Met de juiste interventie verbeteren bijna alle kinderen met de diagnose autisme. Er is en blijft veel vooruitgang in de behandeling van autisme. Onderzoekers in het hele land doen dagelijks nieuwe bevindingen. Dit boek helpt je op weg te gaan naar passende en waardevolle interventies en laat je zien hoe gestage en deskundige inspanningen de zaken echt kunnen veranderen.

Houd er ook rekening mee dat uw kind zonder behandeling zeer waarschijnlijk slechter . zal worden . Uw kind zal de symptomen van autisme niet zomaar "ontgroeien". Weinig kinderen ontgroeien zelfs taalachterstanden zonder tussenkomst.

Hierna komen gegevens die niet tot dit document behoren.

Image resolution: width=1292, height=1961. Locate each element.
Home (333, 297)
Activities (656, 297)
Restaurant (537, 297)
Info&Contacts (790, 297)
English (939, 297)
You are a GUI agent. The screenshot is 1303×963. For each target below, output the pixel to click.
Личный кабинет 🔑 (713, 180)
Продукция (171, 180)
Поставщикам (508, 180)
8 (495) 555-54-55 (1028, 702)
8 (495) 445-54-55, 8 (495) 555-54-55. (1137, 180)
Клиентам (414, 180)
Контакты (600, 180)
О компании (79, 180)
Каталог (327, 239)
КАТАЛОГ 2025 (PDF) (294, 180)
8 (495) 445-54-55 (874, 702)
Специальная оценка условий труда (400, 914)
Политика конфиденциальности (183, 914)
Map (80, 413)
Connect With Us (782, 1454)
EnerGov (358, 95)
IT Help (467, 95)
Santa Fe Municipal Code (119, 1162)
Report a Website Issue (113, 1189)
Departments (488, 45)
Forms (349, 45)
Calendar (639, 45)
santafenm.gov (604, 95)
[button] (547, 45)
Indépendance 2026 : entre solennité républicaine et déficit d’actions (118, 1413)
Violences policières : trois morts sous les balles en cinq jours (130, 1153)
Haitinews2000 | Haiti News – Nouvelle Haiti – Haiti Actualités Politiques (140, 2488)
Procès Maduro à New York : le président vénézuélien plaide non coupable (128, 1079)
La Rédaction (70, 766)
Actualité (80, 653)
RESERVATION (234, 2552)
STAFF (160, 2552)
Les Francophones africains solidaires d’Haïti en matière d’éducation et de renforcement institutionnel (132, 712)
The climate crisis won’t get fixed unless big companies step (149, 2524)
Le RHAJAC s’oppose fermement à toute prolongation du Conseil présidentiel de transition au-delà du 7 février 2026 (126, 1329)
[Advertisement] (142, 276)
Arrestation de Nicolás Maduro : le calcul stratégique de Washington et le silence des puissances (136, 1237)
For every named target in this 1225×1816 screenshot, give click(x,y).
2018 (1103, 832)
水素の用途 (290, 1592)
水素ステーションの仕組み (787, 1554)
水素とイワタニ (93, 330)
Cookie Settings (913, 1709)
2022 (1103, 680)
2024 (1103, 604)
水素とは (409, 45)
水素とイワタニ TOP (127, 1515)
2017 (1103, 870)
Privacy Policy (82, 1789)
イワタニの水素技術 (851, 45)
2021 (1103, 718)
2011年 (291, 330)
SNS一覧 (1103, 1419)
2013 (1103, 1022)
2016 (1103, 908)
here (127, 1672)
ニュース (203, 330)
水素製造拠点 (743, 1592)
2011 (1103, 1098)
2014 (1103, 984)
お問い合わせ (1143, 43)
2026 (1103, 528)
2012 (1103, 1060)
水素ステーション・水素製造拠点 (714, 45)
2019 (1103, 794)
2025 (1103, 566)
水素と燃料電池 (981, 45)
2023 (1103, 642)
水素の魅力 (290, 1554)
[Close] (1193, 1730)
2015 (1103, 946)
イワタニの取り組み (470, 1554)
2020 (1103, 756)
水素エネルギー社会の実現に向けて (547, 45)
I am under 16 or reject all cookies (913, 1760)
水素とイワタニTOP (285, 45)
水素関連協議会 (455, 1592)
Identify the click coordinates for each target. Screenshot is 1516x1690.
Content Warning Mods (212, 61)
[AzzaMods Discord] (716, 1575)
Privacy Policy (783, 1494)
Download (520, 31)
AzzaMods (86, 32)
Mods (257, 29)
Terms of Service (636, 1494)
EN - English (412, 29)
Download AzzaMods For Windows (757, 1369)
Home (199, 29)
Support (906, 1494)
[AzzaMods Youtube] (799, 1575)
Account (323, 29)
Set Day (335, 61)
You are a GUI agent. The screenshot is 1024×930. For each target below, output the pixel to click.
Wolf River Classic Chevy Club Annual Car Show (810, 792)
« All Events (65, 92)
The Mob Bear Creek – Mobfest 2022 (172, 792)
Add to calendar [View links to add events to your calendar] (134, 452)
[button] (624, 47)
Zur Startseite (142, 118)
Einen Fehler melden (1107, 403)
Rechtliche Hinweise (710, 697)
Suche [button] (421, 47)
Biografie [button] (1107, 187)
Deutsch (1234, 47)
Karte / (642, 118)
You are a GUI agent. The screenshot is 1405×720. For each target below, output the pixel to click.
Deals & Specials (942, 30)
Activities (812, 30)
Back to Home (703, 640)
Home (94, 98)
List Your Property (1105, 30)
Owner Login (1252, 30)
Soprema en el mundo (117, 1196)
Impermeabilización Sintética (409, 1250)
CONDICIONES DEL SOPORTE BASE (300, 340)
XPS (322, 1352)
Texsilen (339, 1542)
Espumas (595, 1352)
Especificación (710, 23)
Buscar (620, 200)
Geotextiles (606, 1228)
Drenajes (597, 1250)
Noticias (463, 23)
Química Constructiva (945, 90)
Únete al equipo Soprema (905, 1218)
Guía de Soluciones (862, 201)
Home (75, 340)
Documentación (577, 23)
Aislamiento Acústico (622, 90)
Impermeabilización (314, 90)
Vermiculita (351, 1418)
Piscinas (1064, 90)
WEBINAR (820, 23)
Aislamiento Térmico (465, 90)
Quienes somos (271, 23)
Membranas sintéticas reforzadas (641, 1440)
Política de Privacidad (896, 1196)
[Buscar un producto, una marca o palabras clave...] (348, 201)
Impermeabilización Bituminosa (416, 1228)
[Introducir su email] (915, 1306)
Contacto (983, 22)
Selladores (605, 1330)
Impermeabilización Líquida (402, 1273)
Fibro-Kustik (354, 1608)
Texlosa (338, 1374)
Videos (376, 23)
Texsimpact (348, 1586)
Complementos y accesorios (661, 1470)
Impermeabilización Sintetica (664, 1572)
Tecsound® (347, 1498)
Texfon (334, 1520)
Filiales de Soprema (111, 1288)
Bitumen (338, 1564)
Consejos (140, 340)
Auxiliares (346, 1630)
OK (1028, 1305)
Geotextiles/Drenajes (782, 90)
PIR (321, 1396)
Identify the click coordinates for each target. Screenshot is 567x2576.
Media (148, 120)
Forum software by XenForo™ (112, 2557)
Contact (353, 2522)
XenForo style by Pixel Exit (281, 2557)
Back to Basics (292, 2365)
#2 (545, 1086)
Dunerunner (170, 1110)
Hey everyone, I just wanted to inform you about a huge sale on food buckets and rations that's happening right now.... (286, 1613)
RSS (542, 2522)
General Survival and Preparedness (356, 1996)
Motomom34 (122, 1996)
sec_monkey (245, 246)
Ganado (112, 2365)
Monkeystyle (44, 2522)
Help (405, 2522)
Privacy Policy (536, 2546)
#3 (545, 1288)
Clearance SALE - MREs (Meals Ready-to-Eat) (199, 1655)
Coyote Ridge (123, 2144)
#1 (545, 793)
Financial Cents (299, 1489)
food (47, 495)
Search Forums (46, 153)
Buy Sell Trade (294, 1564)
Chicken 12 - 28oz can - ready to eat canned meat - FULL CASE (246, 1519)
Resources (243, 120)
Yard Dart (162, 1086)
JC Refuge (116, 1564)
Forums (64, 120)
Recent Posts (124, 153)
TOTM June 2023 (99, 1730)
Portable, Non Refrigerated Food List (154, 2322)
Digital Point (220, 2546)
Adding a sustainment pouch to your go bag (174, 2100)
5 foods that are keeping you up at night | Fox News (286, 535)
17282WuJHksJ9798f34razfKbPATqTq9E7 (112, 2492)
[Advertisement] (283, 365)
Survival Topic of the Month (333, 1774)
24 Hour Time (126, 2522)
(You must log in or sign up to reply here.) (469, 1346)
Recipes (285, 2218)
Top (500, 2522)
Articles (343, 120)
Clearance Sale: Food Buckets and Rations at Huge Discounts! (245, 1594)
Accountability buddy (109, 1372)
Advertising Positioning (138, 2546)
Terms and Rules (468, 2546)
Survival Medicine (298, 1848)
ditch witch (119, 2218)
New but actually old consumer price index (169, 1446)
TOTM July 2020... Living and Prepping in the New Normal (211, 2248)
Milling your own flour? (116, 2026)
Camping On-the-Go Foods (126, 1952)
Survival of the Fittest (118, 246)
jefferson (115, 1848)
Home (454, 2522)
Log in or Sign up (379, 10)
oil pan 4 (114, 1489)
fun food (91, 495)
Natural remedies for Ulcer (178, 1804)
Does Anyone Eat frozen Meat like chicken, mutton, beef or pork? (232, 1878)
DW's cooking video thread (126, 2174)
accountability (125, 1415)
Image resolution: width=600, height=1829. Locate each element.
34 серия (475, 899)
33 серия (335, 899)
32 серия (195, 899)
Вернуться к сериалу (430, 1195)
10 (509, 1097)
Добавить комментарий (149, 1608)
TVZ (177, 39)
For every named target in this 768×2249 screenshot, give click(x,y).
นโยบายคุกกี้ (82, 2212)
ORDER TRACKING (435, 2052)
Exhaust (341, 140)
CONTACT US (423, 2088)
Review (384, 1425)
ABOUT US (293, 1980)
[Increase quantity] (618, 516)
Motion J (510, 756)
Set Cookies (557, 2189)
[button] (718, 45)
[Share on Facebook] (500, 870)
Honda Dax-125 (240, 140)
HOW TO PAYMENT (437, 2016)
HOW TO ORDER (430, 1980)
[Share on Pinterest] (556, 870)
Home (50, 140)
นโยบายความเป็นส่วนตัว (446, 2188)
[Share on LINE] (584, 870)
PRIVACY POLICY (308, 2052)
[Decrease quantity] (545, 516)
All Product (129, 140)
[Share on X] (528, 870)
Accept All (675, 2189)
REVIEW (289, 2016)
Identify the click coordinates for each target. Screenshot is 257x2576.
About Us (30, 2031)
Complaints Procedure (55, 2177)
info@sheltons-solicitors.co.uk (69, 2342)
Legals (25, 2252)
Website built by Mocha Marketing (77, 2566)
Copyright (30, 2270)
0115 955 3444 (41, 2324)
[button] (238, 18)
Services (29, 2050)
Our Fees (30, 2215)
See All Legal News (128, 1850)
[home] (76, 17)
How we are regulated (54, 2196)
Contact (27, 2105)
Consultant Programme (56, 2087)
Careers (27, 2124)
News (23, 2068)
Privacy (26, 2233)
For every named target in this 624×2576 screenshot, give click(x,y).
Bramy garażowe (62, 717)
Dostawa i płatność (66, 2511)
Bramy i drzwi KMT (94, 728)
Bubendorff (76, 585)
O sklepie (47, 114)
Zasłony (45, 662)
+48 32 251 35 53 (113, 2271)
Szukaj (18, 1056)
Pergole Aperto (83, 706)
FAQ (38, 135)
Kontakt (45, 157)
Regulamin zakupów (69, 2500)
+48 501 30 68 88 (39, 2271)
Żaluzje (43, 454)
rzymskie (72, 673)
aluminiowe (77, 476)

U moet zo snel mogelijk een behandelplan van gespecialiseerde interventies krijgen.

Zelfs als uw kind erg jong is en milde symptomen heeft, en u niet zeker weet of ze autisme heeft, moet u toch omgaan met de milde symptomen die ze vertoont – onthoud, labels doen er niet toe, maar symptomen wel, en symptomen kunnen en moet worden aangepakt. U hebt geen diagnose nodig om een ​​interventieplan te ontwikkelen - het is belangrijk om uw kind te helpen met elk symptoom.

Ik kan niet genoeg benadrukken hoe belangrijk het is om onmiddellijk in actie te komen. Elke expert in het veld is het erover eens dat vroege interventie essentieel en cruciaal is. De afwachtende houding is nadelig voor uw kind. Kinderen met autisme hebben de neiging om dingen die moeilijk zijn te vermijden, en communicatie is moeilijk voor hen, dus vermijden ze situaties waarin van hen zou kunnen worden verwacht dat ze communiceren. Als gevolg hiervan raken ze meer geïsoleerd en teruggetrokken. Het is dus van cruciaal belang dat u meteen een programma start.